En el último decenio se han vivido en América Latina movimientos de transformación, de emancipación del Imperio. Uno de estos cambios ha tenido lugar en Venezuela, el «fenómeno Chávez». Con sus logros sociales y asuntos aún pendientes. En Los pasos perdidos, la novela sobre Venezuela del cubano Alejo Carpentier, un negro, un blanco y un […]
En el último decenio se han vivido en América Latina movimientos de transformación, de emancipación del Imperio. Uno de estos cambios ha tenido lugar en Venezuela, el «fenómeno Chávez». Con sus logros sociales y asuntos aún pendientes.
En Los pasos perdidos, la novela sobre Venezuela del cubano Alejo Carpentier, un negro, un blanco y un indio, los tres venezolanos y artistas (pintor, escritor y dibujante) interrogan a los visitantes recién llegados de Europa acerca de las novedades de París. El protagonista les responde: «¡no hay nada en la decadente Europa que merezca la pena!», y les devuelve la pregunta: «¿qué está pasando en el continente americano?» A lo que ellos contestan: «¡Nada interesante pasa aquí! ¡Cuéntennos de Europa!» Desesperado, decide adentrarse Amazonas arriba en busca de los orígenes de la música. Hasta que Europa decidiera desilusionarle de nuevo.
En el siglo XXI parece cierta la opinión del viajero, convencido de que Europa no termina de encontrarse. En cambio, Venezuela, como el resto del continente (con salvedades terribles como México o Colombia) ha iniciado su propia senda. Y a diferencia de otros momentos, sus pueblos saben lo que tienen y lo que quieren. El pistoletazo de salida lo dio Hugo Chávez cuando, contra toda sorpresa, ganó las elecciones de 1998 en un país que hacía más de una década había perdido todo el brillo, incluso el de las zonas elegantes de Caracas.
El «fenómeno Chávez»
No tuvo que esperar mucho el recién elegido presidente Chávez para que los poderes reales del país, apoyados, como siempre, por el Gobierno de los EE UU, empezaran a adversar a su Gobierno con ímpetu. Pensaban que sería «otro militar más», manipulable y venal. Cuando sus planes se torcieron, pues ni el país era el mismo ni las fuerzas de la oposición tan débiles, se marcaron como objetivo acabar con quien aglutinaba ese descontento. Chávez era el enemigo número uno. Un «pirata del Caribe» (expresión irónica de Tariq Ali) que iba a ocupar el lugar que había correspondido a Fidel Castro y que no despierta en Occidente la simpatía de Johnny Deep, pero que tenía petróleo. Un petróleo que iba a ponerse al servicio de repensar Venezuela y toda la zona desde perspectivas emancipadoras.

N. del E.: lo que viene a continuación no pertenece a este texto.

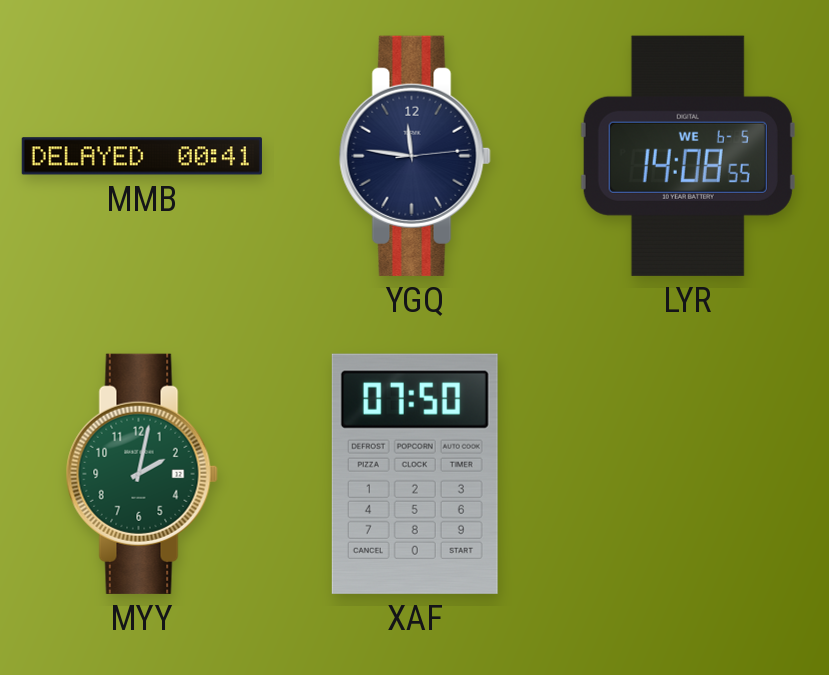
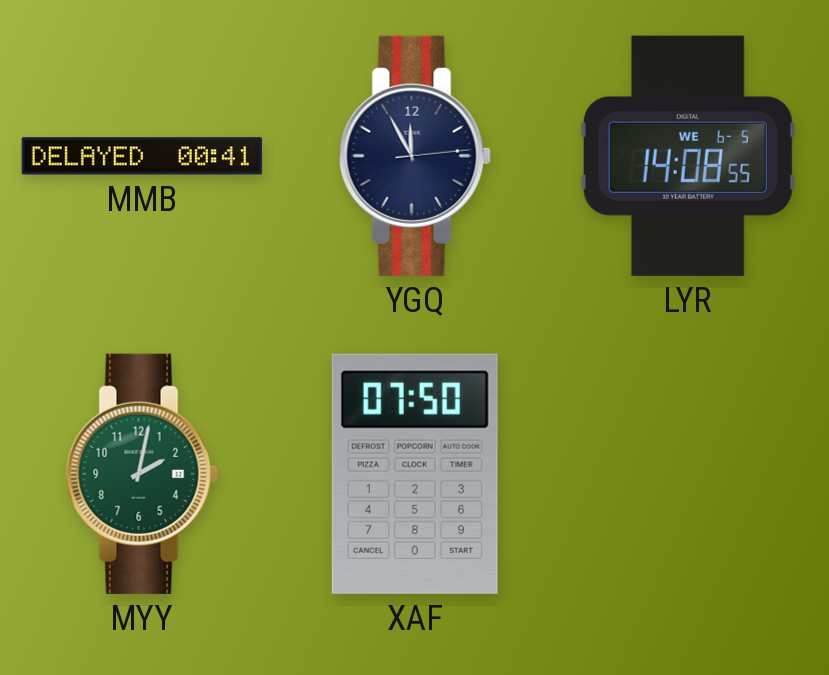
YGQ: 11:46 -> 11:55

Una nueva Constitución que permitiera un nuevo Contrato Social incluyente, las leyes que devolvían a la nación costas, latifundios improductivos e hidrocarburos, el cierre de la corrupción a los grupos tradicionales o la mejora de las condiciones laborales, sirvieron para identificar al Gobierno como ajeno a los intereses de la oligarquía. Y esta, como siempre en América, usó los métodos que juzgó necesarios para recuperar la rienda de sus asuntos. Con lo que no contaron fue con que el héroe señalado por el pueblo terminaría salvando al propio San Jorge y matando al dragón con sus propias manos. El fracaso del golpe y el regreso de Chávez a Miraflores en hombros del pueblo que se había echado a la calle para reclamar el regreso de su presidente marcó un punto de inflexión. Nacía el «fenómeno Chávez».
Pero los pueblos no pueden comer demasiado tiempo de signos y fue necesario avanzar en el pago de la deuda social. Después de agotadas las vías ilegales, la oposición recurrió a las vías legales y decidió usar un mecanismo que podía haber activado antes y hubiera ahorrado al país sufrimientos dolorosos como el paro patronal y el sabotaje petrolero (que hundió en casi un 30 por ciento el Producto Interior Bruto venezolano): el referéndum revocatorio. La animadversión de los poderes tradicionales servía para movilizar a una parte del «chavismo». Otra necesitaba datos de las bondades del nuevo régimen.
Las «misiones» y los proyectos
Por sugerencia de Castro, Chávez puso en marcha las misiones, políticas públicas participadas popularmente que suplían la incapacidad de un Estado heredado que no quería ni sabía llevar a las zonas más humildes educación, sanidad, alimentos e, incluso, identidad. Su éxito significó el pico más alto de apoyo a Chávez y el más bajo de apoyo a la oposición: 60 por ciento para el oficialismo, 40 por ciento para la oposición.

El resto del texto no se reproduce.